I can’t explain why it’s one of those things that becomes an itch. As I started thinking about that I also started reading novels in the American canon about money, and I was surprised to find that there were precious few of those. And that to me was all important in the process of writing the book, because I don’t need to stress, explain or expand on the place that wealth has in the American imagination, the place that money has in our collective idea of who we are as a people. And yet, despite its outsized presence in the American narrative, it’s almost absent from from the literary canon. This to me was fascinating.

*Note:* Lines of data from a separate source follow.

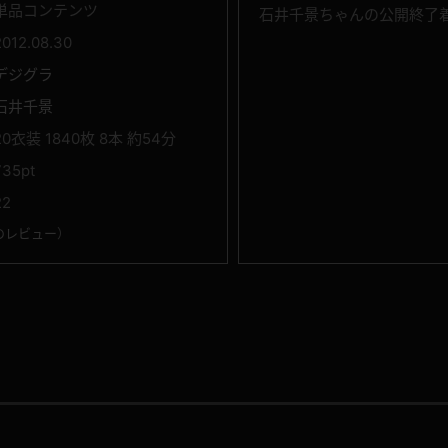
単品コンテンツ
石井千景ちゃんの公開終了
2012.08.30
デジグラ
石井千景
20衣装 1840枚 8本 約54分
735pt
22
のレビュー
）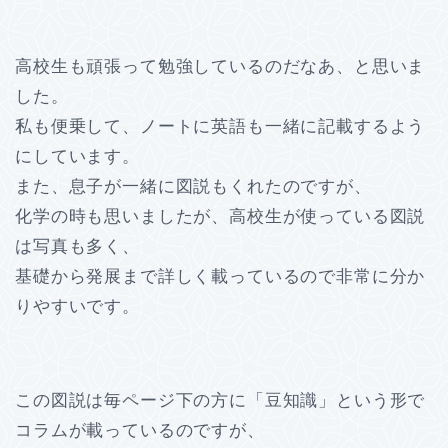
高校生も頑張って勉強しているのだなあ、と思いま
した。
私も便乗して、ノートに英語も一緒に記載するよう
にしています。
また、息子が一緒に図説もくれたのですが、
化学の時も思いましたが、高校生が使っている図説
は写真も多く、
基礎から発展まで詳しく載っているので非常に分か
りやすいです。
この図説は毎ページ下の方に「豆知識」という形で
コラムが載っているのですが、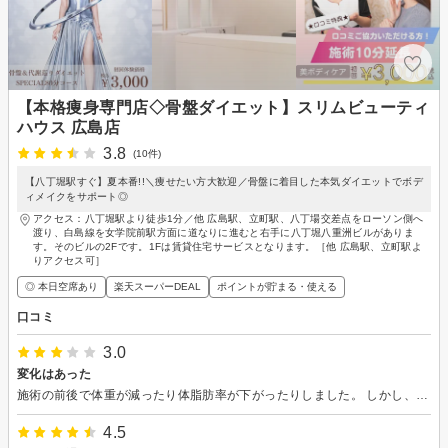
【本格痩身専門店◇骨盤ダイエット】スリムビューティ
ハウス 広島店
3.8
(10件)
【八丁堀駅すぐ】夏本番!!＼痩せたい方大歓迎／骨盤に着目した本気ダイエットでボデ
ィメイクをサポート◎
アクセス：八丁堀駅より徒歩1分／他 広島駅、立町駅、八丁場交差点をローソン側へ
渡り、白島線を女学院前駅方面に道なりに進むと右手に八丁堀八重洲ビルがありま
す。そのビルの2Fです。1Fは賃貸住宅サービスとなります。［他 広島駅、立町駅よ
りアクセス可］
◎ 本日空席あり
楽天スーパーDEAL
ポイントが貯まる・使える
口コミ
3.0
変化はあった
施術の前後で体重が減ったり体脂肪率が下がったりしました。 しかし、お店に入った時や着替えた後にスタッフの人が来られず待たさることが多く、そこが少し気になりました。
4.5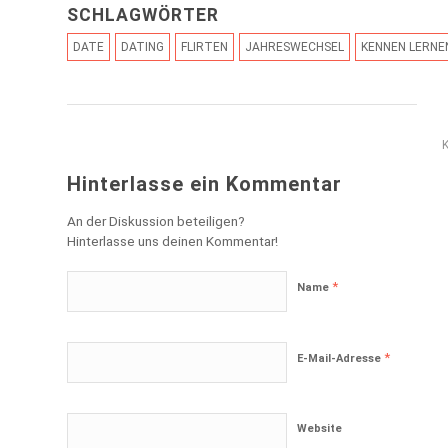
SCHLAGWÖRTER
DATE
DATING
FLIRTEN
JAHRESWECHSEL
KENNEN LERNE
Hinterlasse ein Kommentar
An der Diskussion beteiligen?
Hinterlasse uns deinen Kommentar!
*
Name
*
E-Mail-Adresse
Website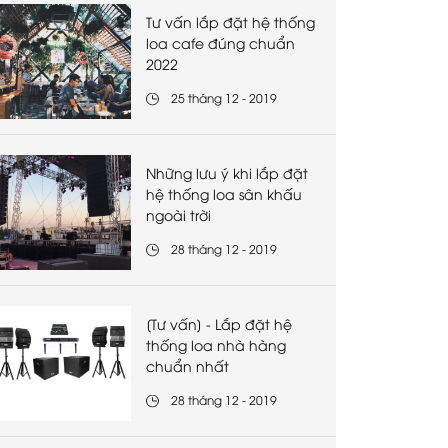
Tư vấn lắp đặt hệ thống
loa cafe đúng chuẩn
2022
25 tháng 12 - 2019
Những lưu ý khi lắp đặt
hệ thống loa sân khấu
ngoài trời
28 tháng 12 - 2019
[Tư vấn] - Lắp đặt hệ
thống loa nhà hàng
chuẩn nhất
28 tháng 12 - 2019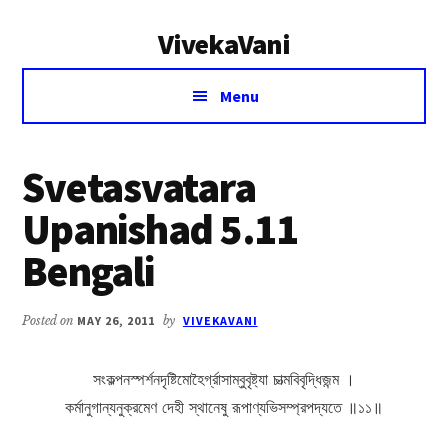
Additional
Skip
Skip
VivekaVani
to
to
menu
main
primary
Voice
content
sidebar
Menu
of
Vivekananda
Svetasvatara
Upanishad 5.11
Bengali
Posted on
MAY 26, 2011
by
VIVEKAVANI
সংকল্পনস্পর্শনদৃষ্টিমোহৈর্গ্রাসাম্বুবৃষ্ট্যা চাত্মবিবৃদ্ধিজন্ম ।
কর্মানুগান্যনুক্রমেণ দেহী স্থানেষু রূপাণ্যভিসম্প্রপদ্যতে ॥১১॥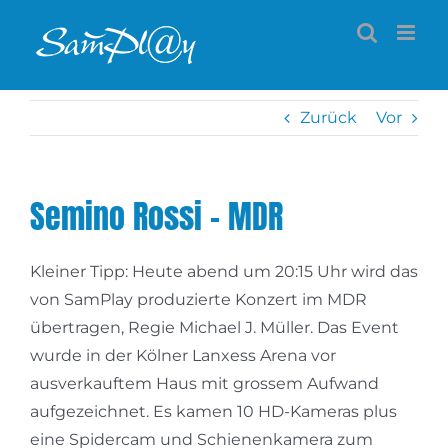
Zum
Inhalt
springen
Zurück
Vor
Semino Rossi – MDR
Kleiner Tipp: Heute abend um 20:15 Uhr wird das
von SamPlay produzierte Konzert im MDR
übertragen, Regie Michael J. Müller. Das Event
wurde in der Kölner Lanxess Arena vor
ausverkauftem Haus mit grossem Aufwand
aufgezeichnet. Es kamen 10 HD-Kameras plus
eine Spidercam und Schienenkamera zum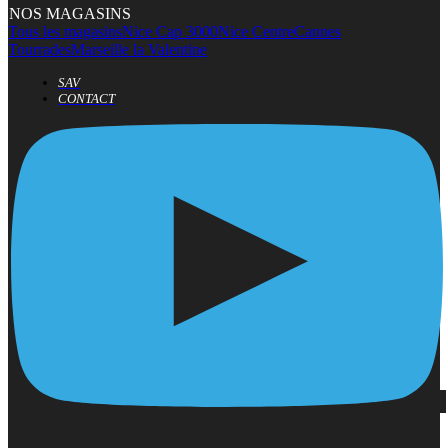
NOS MAGASINS
Tous les magasins
Nice Cap 3000
Nice Centre
Cannes
Tourrades
Marseille la Valentine
SAV
CONTACT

This pointed to a certain taboo that I thought was worth of examination. I’m not saying that my book is here to fill that gap. You know, that would be extremely presumptuous. I’m just saying that the existence of the gap was, to me, very productive. A I started to read about wealth in historical documents, it became also very clear that it was a world where there was no room for women. They had been expelled from the narrative of capital in the United States and everywhere else… So that to me that also merited a revision because it is obviously not an accidental sort of omission. It’s a deliberate erasure. And that’s when the notion of voice to me became very important becauseit’s such a male voices that we hear in these narratives. And I thought that I would dramatize the issue of voice instead of simply comment on it. That’s why we have four voices in the book, and that’s why also the reader is invited to question what they think about their assumptions when encountering these voices and what kind of preassigned relationship to truth a voice has, you know?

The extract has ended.